Customs laws allow ICE to seize national treasures, especially if they have been reported lost or stolen. ICE works with experts to authenticate the items, determine their true ownership and return them to their countries of origin.

Recent ICE cases involving the illicit antiquities trade include:

  • The 2009 return of 334 Pre-Colombian artifacts to Peru. The objects were found during a 2007 raid of the Laredo, TX home of Jorge Ernesto Lanas-Ugaz, who received one-year probation and a $2,000 fine.
  • The 2008 return of 79 objects to Egypt. Edward George Johnson, an active duty Chief Warrant officer in the U.S. Army who had been assigned to the U.S. Embassy in Cairo in 2002, had used his diplomatic status to illegally ship the Ma’adi artifacts he had acquired in Egypt to the U.S., in violation of Egypt’s export laws, diplomatic protocol as outlined in the Vienna Convention, and U.S. law for smuggling the artifacts into the country. He then sold them to a dealer claiming that they were family property dating back to the early 20th century. An expert on the Ma’adi excavations later recognized the items were from an excavation. In July 2008, Johnson pleaded guilty to a misdemeanor charge of possession and selling of stolen antiquities. He was sentenced in September 2008 to 18 months probation and was ordered to make restitution to the antiquities dealer to whom he sold the artifacts.
  • The 2008 return of  1,044 cultural antiquities to Iraq that were seized in four separate investigations dating to 2001. The items, which included terra cotta cones inscribed in Cuneiform text, a praying goddess figurine that was once imbedded in a Sumerian temple and coins bearing the likenesses of ancient emperors, are an illustration of the long and varied history of the country now known as Iraq. Remnants of ancient Cuneiform tablets, which were seized by the Customs Service in 2001, were recovered from beneath the ruins of the World Trade Center in 2001 and will be restored in Iraq. The objects were turned over in a ceremony at the Embassy of Iraq, where Iraqi Ambassador Samir Shakir al-Sumaydi accepted on behalf of his government.
  • The 2008 return to the Colombian of 60 artifacts that were seized in a joint 2005 investigation with the Broward County, Fla., Sheriff’s Office. The artifacts, which included ancient pottery, gold pieces and emeralds, some as old as 500 B.C., were stolen from Colombia and smuggled into the United States. ICE agents arrested and charged a 66-year-old Italian national, Ugo Bagnato, with sale and receipt of stolen goods. He was convicted and served 17 months in federal prison, after which he was deported.

The New York City District Attorney’s office also has a significant background in these investigations. The Assistant District Attorney assigned to the Weiss case is Matthew Bogdanos, the Marine Corp.
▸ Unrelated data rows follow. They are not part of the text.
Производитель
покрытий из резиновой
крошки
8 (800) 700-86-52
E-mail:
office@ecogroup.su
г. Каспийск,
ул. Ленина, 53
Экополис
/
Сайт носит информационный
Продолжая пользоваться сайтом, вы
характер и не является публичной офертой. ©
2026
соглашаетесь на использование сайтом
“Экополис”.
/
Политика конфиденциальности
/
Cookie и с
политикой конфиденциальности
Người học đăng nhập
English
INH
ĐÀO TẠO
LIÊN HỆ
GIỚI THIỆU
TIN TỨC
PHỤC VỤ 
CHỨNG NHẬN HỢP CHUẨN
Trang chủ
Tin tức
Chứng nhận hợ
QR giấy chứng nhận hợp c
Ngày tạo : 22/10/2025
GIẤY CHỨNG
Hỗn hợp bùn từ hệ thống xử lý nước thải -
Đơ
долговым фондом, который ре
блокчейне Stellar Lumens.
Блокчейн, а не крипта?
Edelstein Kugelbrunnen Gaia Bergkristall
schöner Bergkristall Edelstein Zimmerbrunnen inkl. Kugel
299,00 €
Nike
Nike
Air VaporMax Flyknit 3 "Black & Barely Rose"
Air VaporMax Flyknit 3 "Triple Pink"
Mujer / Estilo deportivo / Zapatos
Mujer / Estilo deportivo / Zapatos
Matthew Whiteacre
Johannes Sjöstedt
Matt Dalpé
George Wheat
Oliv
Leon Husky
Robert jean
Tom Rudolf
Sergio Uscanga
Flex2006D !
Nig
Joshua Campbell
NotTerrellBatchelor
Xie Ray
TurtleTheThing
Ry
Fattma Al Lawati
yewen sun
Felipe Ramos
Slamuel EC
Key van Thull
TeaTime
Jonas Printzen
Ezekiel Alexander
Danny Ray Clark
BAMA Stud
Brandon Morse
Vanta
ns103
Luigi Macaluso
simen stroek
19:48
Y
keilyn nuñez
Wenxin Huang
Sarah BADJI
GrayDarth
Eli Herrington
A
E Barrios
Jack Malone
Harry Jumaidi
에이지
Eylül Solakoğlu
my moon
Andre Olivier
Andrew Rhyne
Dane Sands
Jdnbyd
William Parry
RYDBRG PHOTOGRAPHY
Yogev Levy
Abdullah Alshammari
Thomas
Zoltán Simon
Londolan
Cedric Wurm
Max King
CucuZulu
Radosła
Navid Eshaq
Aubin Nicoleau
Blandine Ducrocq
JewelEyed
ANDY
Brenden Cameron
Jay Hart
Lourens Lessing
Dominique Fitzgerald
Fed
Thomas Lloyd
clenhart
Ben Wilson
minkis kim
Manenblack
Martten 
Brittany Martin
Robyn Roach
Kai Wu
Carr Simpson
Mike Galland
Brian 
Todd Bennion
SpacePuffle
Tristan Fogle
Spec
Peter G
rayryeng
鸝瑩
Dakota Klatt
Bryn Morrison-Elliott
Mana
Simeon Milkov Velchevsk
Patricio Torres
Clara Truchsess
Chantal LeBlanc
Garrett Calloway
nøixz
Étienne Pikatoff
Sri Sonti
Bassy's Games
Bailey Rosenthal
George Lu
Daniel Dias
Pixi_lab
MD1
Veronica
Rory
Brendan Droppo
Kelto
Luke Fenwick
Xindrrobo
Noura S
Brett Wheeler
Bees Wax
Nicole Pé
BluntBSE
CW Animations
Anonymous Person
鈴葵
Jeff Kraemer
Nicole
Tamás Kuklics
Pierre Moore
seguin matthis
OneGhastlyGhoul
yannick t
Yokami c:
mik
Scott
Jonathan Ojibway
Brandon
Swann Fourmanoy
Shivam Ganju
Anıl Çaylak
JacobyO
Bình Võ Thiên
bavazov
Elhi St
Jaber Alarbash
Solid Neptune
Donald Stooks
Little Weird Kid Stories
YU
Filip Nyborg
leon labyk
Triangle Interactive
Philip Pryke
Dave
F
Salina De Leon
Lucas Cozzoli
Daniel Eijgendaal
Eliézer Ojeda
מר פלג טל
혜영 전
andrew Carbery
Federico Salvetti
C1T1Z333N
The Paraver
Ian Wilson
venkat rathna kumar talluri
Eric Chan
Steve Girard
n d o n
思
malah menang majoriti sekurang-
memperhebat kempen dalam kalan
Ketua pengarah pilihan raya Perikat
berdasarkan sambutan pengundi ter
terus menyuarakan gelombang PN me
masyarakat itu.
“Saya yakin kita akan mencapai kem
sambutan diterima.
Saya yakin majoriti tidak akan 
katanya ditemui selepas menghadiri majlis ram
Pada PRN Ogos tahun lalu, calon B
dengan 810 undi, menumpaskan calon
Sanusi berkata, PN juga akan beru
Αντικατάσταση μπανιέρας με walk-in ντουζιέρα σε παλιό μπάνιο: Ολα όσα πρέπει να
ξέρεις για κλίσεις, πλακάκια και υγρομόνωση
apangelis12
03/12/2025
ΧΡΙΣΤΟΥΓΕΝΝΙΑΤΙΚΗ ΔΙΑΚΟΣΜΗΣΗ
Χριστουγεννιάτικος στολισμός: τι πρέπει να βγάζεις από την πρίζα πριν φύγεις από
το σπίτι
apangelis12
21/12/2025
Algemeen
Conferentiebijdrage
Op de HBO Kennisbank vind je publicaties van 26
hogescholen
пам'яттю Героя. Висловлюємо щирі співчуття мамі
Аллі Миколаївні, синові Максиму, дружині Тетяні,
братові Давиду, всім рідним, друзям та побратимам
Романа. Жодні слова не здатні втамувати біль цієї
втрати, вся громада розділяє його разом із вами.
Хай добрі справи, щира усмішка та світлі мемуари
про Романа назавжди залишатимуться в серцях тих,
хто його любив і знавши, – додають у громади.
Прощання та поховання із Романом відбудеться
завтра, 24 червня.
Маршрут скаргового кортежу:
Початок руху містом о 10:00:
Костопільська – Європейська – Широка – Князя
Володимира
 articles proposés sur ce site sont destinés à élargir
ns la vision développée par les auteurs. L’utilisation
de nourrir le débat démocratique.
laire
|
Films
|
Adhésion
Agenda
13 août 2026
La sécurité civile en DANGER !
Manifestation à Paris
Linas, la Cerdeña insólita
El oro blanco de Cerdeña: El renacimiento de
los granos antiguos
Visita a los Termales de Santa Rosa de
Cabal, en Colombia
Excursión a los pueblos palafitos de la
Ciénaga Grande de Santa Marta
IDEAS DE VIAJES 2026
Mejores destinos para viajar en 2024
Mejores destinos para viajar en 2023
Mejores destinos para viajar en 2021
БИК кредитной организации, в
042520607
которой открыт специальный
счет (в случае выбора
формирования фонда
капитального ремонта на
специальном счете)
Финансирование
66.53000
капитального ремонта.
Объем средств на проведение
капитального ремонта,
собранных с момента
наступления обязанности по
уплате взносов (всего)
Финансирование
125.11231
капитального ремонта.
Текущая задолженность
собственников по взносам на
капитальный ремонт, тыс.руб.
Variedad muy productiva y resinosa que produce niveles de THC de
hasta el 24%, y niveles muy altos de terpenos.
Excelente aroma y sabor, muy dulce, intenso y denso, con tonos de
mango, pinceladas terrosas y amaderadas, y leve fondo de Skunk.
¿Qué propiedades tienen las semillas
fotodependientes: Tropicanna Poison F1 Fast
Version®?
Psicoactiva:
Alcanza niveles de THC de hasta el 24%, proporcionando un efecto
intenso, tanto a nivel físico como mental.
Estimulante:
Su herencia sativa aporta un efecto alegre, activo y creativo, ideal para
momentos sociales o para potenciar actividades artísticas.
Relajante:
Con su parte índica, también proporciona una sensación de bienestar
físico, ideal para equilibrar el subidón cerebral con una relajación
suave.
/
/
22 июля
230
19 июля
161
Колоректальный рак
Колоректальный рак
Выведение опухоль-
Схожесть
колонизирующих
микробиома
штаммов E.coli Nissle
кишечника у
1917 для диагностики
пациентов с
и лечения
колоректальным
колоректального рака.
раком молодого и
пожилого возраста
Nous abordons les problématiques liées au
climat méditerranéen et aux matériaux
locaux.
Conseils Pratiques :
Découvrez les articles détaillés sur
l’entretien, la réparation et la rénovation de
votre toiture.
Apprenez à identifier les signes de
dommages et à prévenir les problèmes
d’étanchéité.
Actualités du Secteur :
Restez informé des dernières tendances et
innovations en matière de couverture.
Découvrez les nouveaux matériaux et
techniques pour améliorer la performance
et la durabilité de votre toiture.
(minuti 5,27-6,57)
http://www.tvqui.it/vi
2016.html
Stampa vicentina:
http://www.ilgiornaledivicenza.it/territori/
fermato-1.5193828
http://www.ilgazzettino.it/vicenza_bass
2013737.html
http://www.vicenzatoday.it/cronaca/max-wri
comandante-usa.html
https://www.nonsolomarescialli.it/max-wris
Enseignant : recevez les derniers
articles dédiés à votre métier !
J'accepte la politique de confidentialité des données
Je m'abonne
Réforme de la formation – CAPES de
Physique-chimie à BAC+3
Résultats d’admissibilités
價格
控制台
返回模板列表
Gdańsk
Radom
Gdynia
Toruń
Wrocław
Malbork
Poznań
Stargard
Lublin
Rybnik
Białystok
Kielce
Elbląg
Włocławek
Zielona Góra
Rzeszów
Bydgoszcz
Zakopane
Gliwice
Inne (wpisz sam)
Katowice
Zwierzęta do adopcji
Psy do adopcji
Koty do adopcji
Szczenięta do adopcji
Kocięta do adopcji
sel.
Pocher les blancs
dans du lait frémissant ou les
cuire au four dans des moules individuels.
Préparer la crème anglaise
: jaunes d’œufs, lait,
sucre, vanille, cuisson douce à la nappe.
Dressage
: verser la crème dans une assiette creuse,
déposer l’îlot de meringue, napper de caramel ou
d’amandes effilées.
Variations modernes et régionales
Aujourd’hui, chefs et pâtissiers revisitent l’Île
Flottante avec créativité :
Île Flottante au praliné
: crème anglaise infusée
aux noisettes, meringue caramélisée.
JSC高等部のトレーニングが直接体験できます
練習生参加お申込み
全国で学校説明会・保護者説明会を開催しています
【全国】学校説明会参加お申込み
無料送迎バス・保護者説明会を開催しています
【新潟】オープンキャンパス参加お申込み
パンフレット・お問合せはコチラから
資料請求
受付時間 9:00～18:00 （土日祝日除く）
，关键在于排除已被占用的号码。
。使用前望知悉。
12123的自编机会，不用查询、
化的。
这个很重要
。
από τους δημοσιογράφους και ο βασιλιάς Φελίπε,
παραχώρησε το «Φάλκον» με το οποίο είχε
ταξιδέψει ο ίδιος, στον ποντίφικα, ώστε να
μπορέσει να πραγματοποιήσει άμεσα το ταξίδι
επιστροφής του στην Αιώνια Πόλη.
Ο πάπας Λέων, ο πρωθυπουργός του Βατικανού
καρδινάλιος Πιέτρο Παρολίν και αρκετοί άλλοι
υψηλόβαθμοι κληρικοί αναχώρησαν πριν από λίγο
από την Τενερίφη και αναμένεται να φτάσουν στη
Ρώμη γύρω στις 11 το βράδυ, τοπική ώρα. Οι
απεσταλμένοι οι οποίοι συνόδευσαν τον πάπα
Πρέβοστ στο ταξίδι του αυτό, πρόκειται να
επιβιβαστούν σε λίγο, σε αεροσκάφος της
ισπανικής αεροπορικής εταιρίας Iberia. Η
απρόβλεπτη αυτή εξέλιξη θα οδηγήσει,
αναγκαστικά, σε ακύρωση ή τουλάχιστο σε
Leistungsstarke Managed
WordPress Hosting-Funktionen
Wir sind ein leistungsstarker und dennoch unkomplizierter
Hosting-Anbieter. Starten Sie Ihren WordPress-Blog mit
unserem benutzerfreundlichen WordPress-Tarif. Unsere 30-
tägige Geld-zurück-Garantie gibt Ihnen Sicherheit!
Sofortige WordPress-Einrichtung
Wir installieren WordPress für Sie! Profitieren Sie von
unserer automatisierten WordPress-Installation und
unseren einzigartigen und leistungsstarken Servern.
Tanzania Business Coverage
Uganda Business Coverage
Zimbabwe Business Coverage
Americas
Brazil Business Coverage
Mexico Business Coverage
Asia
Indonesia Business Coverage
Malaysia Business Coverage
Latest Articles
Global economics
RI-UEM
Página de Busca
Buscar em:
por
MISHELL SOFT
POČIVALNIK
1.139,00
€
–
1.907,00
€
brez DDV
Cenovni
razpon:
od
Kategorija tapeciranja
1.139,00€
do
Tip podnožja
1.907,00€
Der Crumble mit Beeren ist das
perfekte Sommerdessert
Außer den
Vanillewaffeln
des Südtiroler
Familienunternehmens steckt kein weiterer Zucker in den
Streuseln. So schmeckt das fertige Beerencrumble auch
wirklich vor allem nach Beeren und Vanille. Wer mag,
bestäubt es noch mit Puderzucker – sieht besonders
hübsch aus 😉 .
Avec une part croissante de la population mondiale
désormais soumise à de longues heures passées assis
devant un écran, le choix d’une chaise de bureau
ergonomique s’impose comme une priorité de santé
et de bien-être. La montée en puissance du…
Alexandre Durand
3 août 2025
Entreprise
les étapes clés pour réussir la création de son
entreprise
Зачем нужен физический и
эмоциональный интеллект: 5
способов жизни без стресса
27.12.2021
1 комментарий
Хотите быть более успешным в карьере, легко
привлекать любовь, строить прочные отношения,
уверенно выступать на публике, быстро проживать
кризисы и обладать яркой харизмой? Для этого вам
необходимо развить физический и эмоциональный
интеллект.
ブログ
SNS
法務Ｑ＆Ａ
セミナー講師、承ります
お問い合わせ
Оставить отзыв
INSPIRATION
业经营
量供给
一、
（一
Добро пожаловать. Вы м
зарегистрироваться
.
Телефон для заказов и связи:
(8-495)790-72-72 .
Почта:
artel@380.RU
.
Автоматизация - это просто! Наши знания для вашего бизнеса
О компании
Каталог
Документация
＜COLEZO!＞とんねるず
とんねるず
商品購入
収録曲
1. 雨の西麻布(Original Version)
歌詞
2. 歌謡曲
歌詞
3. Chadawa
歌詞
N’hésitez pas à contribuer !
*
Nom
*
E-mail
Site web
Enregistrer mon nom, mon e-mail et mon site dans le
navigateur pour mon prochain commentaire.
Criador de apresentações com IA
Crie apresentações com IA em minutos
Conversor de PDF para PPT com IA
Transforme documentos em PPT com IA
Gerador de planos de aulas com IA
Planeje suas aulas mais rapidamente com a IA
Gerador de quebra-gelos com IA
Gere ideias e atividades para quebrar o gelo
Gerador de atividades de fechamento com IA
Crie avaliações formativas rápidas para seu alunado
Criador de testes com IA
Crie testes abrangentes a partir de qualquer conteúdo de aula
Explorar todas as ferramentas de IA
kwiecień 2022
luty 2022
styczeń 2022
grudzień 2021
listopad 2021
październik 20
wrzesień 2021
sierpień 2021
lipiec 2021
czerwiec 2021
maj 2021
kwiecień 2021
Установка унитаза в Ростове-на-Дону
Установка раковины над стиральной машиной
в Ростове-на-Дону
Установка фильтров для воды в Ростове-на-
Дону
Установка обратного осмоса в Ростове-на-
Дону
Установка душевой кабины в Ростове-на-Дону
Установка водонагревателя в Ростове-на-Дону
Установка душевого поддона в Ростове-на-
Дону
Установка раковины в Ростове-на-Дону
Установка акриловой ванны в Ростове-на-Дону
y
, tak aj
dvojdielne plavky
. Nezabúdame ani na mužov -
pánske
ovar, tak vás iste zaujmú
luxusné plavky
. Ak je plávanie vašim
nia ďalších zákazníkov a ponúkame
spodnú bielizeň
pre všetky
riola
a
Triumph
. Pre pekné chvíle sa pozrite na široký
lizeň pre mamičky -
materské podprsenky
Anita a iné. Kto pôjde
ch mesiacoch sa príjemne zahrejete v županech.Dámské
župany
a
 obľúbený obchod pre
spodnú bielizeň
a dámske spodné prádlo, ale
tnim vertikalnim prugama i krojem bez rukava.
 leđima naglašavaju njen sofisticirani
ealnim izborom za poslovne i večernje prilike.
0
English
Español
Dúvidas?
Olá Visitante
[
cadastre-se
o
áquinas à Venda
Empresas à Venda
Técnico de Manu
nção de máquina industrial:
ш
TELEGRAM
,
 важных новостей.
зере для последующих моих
Colonel who led the search for antiquities looted from the Baghdad Museum, as chronicled in his 2005 book Thieves of Baghdad, co-authored with William Patrick.

UPDATES:

Rick St. Hilaire has a good analysis of the important legal precedent this case could establish: “Federal prosecutions involving international theft or trafficking of cultural objects are rare. State prosecutions [like Weiss] are novel. That is why the current case against Arnold-Peter Weiss, involving New York state law, is worth watching. with its novel use of state law.”

NY Post headline: “Doc nab in coin caper.” Weiss was released after posting  $200,000 bail.